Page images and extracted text
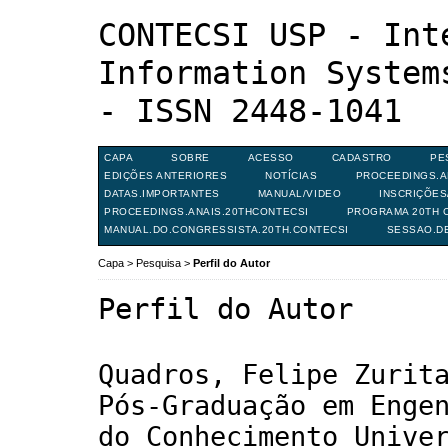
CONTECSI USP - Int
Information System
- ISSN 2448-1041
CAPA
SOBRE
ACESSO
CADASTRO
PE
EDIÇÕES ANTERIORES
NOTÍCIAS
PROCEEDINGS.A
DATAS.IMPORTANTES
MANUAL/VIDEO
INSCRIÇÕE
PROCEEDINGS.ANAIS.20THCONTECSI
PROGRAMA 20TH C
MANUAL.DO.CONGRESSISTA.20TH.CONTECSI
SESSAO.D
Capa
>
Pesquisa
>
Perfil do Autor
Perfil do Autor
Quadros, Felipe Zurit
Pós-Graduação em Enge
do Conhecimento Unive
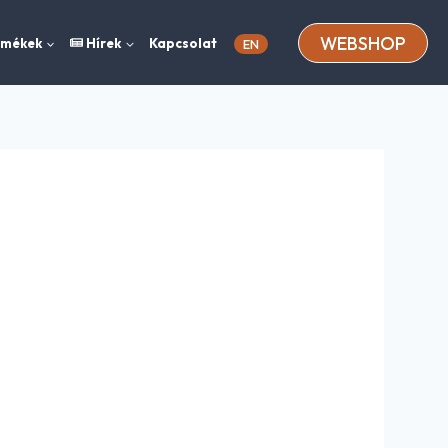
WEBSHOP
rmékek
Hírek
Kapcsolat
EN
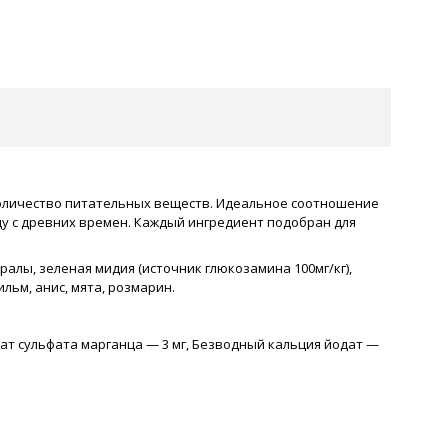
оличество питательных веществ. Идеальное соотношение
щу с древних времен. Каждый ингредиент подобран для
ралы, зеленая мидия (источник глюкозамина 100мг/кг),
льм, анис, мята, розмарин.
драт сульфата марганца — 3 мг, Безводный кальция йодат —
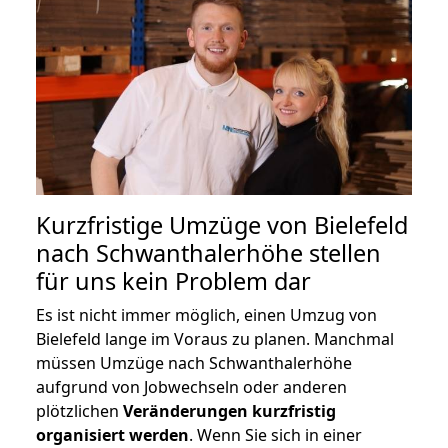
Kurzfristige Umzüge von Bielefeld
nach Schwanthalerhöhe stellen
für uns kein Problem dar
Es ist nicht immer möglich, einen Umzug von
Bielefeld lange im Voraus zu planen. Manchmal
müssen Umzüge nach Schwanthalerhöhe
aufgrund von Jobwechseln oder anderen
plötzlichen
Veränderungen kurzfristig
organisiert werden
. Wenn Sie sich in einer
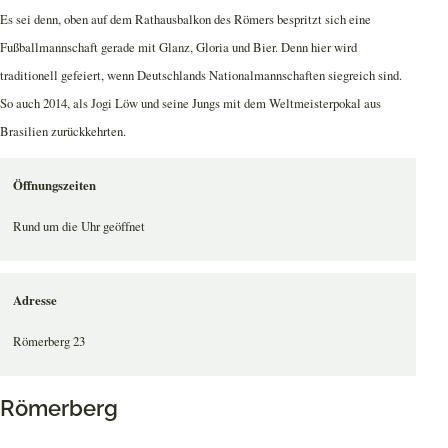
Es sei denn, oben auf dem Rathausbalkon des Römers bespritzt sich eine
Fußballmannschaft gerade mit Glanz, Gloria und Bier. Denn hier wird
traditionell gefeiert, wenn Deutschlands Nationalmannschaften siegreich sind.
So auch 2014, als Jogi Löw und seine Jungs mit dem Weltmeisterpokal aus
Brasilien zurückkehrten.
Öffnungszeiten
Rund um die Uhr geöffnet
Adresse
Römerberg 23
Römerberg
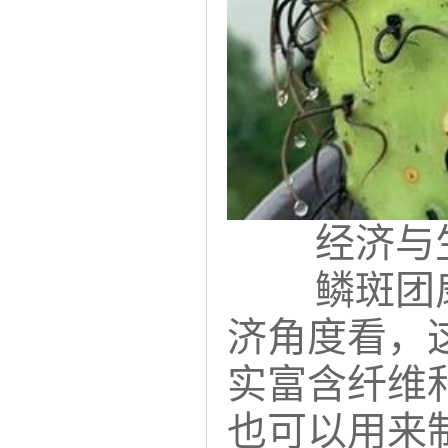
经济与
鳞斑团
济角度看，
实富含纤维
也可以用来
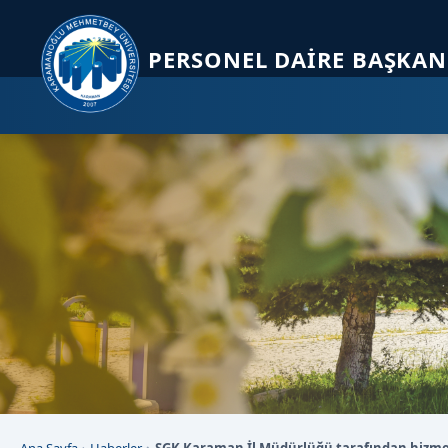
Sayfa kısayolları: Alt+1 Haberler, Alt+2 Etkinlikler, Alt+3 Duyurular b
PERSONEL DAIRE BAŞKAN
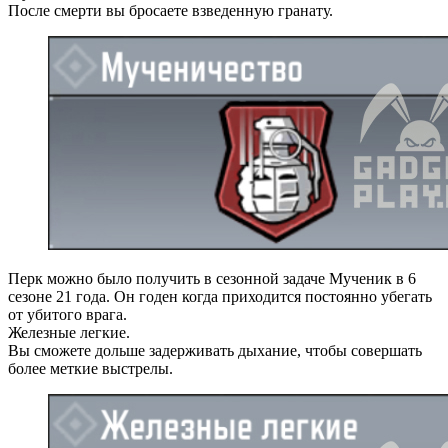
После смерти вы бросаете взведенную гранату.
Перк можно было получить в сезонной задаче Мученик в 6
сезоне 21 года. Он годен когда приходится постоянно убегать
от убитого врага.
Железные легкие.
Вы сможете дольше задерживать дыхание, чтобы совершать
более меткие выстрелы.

---

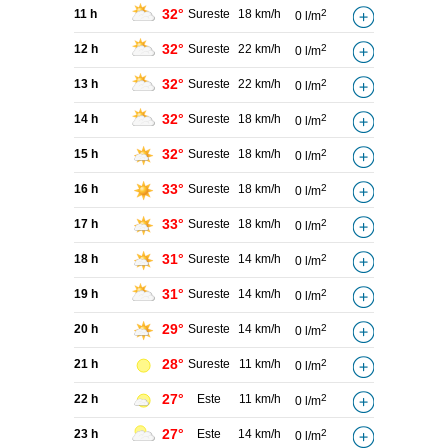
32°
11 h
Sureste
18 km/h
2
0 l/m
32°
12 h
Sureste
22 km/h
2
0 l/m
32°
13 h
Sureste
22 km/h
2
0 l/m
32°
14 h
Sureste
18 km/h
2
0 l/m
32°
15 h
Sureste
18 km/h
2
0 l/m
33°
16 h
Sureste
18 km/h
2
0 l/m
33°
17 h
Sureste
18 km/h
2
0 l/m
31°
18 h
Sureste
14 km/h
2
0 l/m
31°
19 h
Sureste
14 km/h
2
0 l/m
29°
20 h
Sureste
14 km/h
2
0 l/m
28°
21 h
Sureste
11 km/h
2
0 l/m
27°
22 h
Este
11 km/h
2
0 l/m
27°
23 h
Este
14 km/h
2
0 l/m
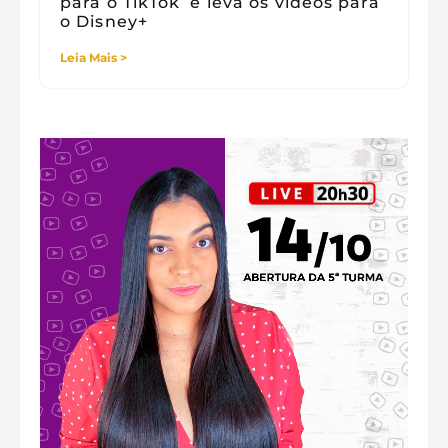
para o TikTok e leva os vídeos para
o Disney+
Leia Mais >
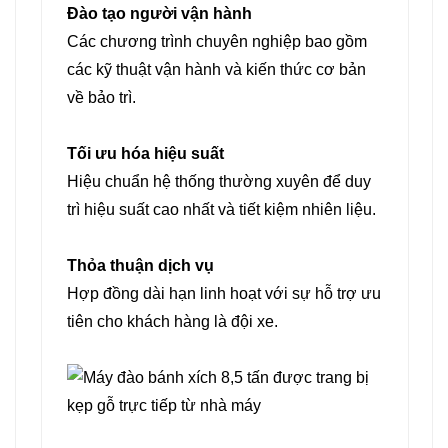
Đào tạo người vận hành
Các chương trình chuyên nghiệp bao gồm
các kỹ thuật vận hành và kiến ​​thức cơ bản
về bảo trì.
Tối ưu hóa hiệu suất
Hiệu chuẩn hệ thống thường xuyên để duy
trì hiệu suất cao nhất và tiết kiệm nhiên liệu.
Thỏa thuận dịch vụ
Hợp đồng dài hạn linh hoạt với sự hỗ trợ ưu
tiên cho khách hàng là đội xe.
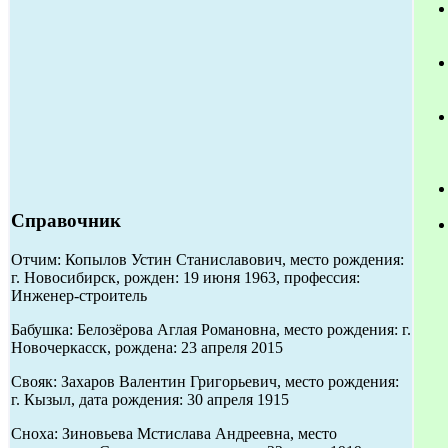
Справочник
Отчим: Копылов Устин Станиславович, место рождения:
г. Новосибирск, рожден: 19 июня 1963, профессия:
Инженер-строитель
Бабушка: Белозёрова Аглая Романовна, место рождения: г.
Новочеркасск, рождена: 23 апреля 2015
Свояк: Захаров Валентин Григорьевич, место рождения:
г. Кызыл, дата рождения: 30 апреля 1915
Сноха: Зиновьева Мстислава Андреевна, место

Problem details
Go through the data above and return each line containing the string "рождения".

Result for this task
Отчим: Копылов Устин Станиславович, место рождения:
Бабушка: Белозёрова Аглая Романовна, место рождения: г.
Свояк: Захаров Валентин Григорьевич, место рождения:
г. Кызыл, дата рождения: 30 апреля 1915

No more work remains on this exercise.